[[ Dataset, beginning ]]

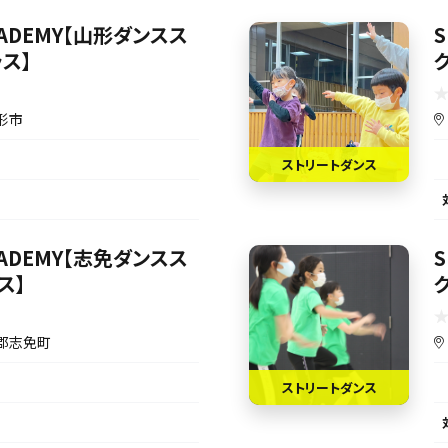
ACADEMY【山形ダンスス
S
ス】
形市
ストリートダンス
ACADEMY【志免ダンスス
S
ス】
郡志免町
ストリートダンス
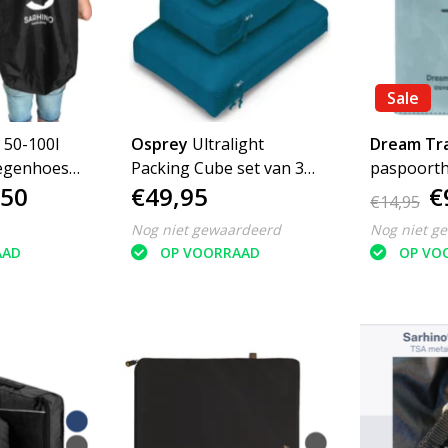
Sale
 50-100l
Osprey
Ultralight
Dream Tr
regenhoes -
Packing Cube set van 3
paspoorth
,50
€49,95
€
packing cubes
reisport
€14,95
inpakzakken
Nog niet gewaardeerd
Nog niet g
AAD
OP VOORRAAD
OP VO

[[ Dataset, end ]]

Leaving out the pictures, output each line above exactly as it is.

Response area:
ACADEMY【山形ダンスス
S
ス】
形市
ストリートダンス
ACADEMY【志免ダンスス
S
ス】
郡志免町
ストリートダンス
Sale
 50-100l
Osprey
Ultralight
Dream Tr
regenhoes -
Packing Cube set van 3
paspoorth
,50
€49,95
€
packing cubes
reisport
€14,95
inpakzakken
Nog niet gewaardeerd
Nog niet g
AAD
OP VOORRAAD
OP VO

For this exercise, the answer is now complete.